Demand for MPUs will rise because server demand will increase next year. Server shipments will likely end 2019 rising about 1 per cent after growing 7.9 per cent last year. IHS Markit forecasts 8 per cent growth in server shipments in 2020.
Rau noted that microprocessors designed to be used in servers are used in other types of electronics equipment as well.
About 70 per cent of processors are actually used in servers, while the remaining 30 percent are used in other data center systems including storage, workstations and networking systems among others, he said.
More servers to ship
He said server processor revenue will decline 1.5 per cent this year to $19.6 billion but will grow 2.9 per cent in 2020 to $20.15 billion.
“Demand in 2019 was weak compared to 2018,” he said. In 2018, server processors grew 25 per cent because of robust demand by server manufacturers. But the very end of last year we noticed a significant slowdown in demand for server class components , including processors. That trend continued in the first half of 2019,” he said.

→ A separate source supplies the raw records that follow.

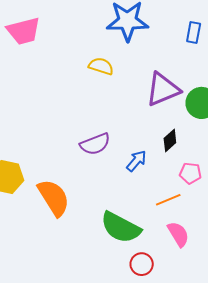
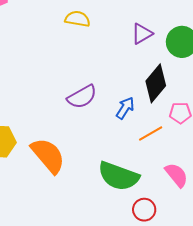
purple triangle: (163, 89) -> (142, 34), size x0.6
black diamond: (170, 141) -> (156, 83), size x1.6
orange line: (168, 200) -> (151, 134), moved

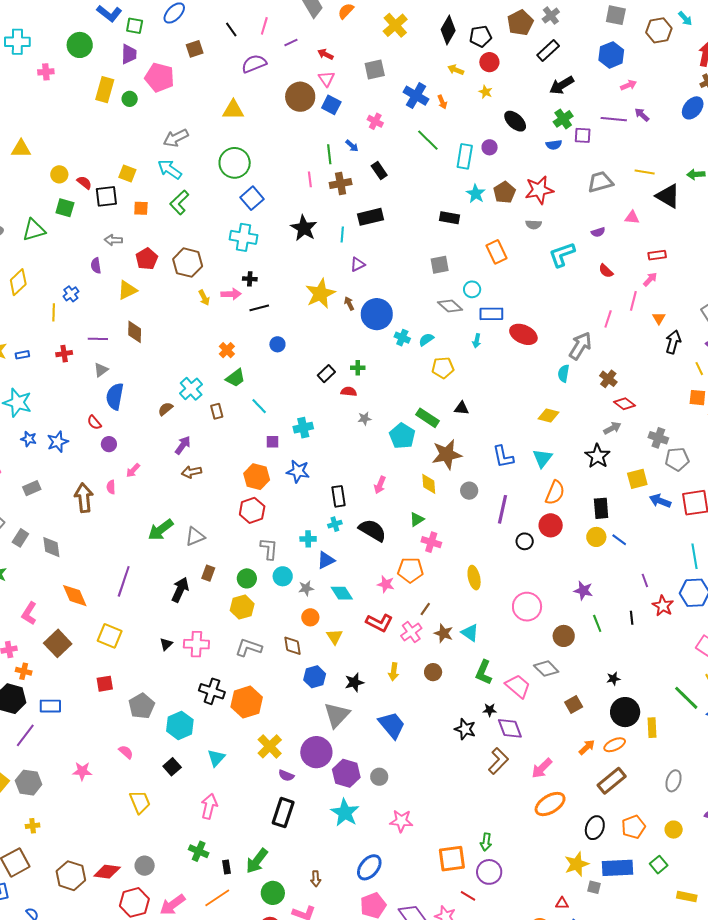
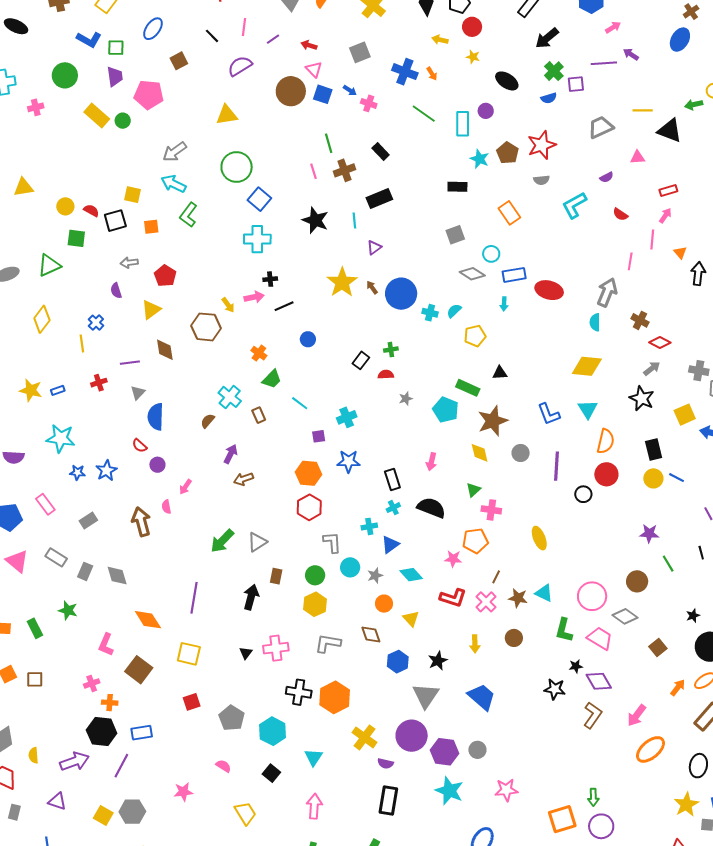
yellow rectangle: (105, 90) -> (97, 116), turned -55
blue arrow: (352, 146) -> (350, 90), moved
brown hexagon: (188, 263) -> (206, 327), moved
yellow diamond: (548, 416) -> (587, 366), size x1.4
pink circle: (527, 607) -> (592, 596), moved

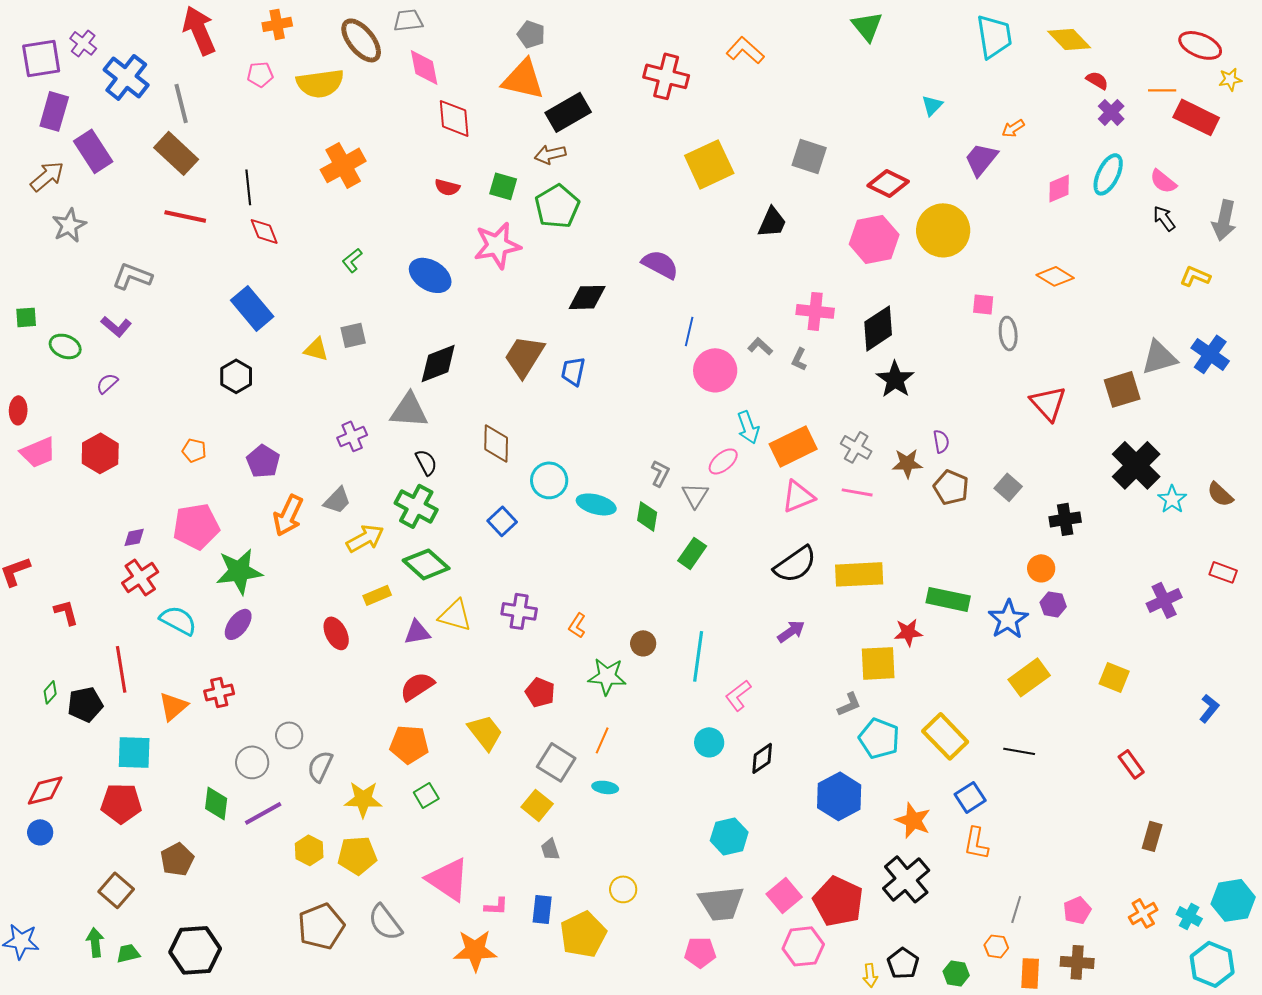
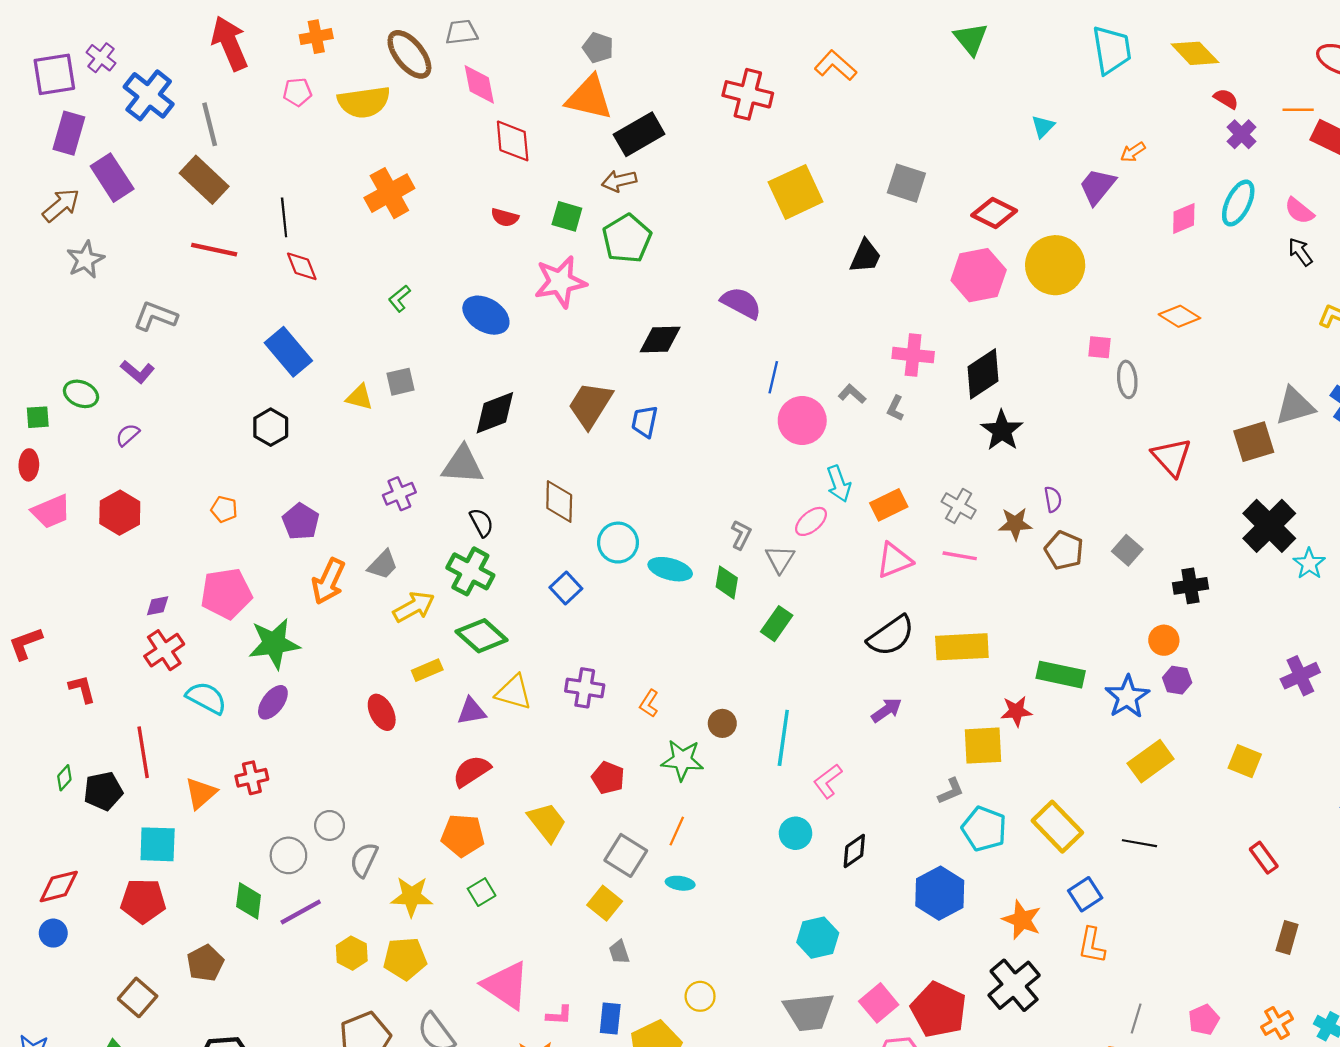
green square: (26, 317) -> (38, 417), moved
orange rectangle: (793, 446) -> (889, 505), size x0.7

Enterprise OEMS and cloud service providers reduced their purchases of servers. Some companies were waiting for new server processors, such as Intel’s Cascade Lake Xeon processors and AMD’s new version of its Epyc processors.
There was expected to be a “significant increase in demand in the fourth quarter,” said Rau. That demand will carry over into 2020 and continue for several years. Rau expects server revenue to rise between 2.7 per cent and 4.1 per cent per year through 2023.
Also driving microprocessor demand over the next five years will be the growth of connected devices in Internet of things applications including the rollout of 5G technology, smart cards, artificial intelligence and machine learning techniques, said Vlad Galabov, principal analyst, data center compute and cloud research for IHS Markit. As a result, while the MPU market will decline in 2019, it will bounce back in 2020 and post a compound annual growth rate of 4.4 per cent through 2023, Galabov said.
The PC market will not be as much of a factor in MPU growth. “We expect a downward, sloping curve for the long run because the PC market is mature. People are doing more and more computing on their smart phones,” said Galabov.
Growth for application-specific MPUs
One segment of the MPU market that will contribute to microprocessor growth will be application-specific microprocessors. Revenue in the segment totaled about $1.3 billion, “so it’s quite small compared to the overall MPU market,” said Galabov. However, the segment will grow over the next five years. The compound annual growth rate for application-specific microprocessors will be 12.9 per cent,” said Galabov. They will expand beyond videogame consoles and will be used in automotive systems as well.
One unknown factor that could impact microprocessor sales, as well as sales of other semiconductors, is the ongoing trade dispute with China. Intel says rising trade tensions between the U.S. and China have led to increased tariffs and trade restrictions which have an impact on some of the chipmaker’s products.
“The U.S. has previously imposed, and continues to impose, restrictions on the export of U.S.-regulated products and technology to certain Chinese technology companies, which have included, and continue to include, certain of our customers,” Intel said in a financial filing. “These restrictions have reduced Intel’s sales and continuing or future restrictions could adversely affect our financial results,” the company said.
The restriction could result in some companies developing or adopt technologies that compete with Intel’s products, the company said.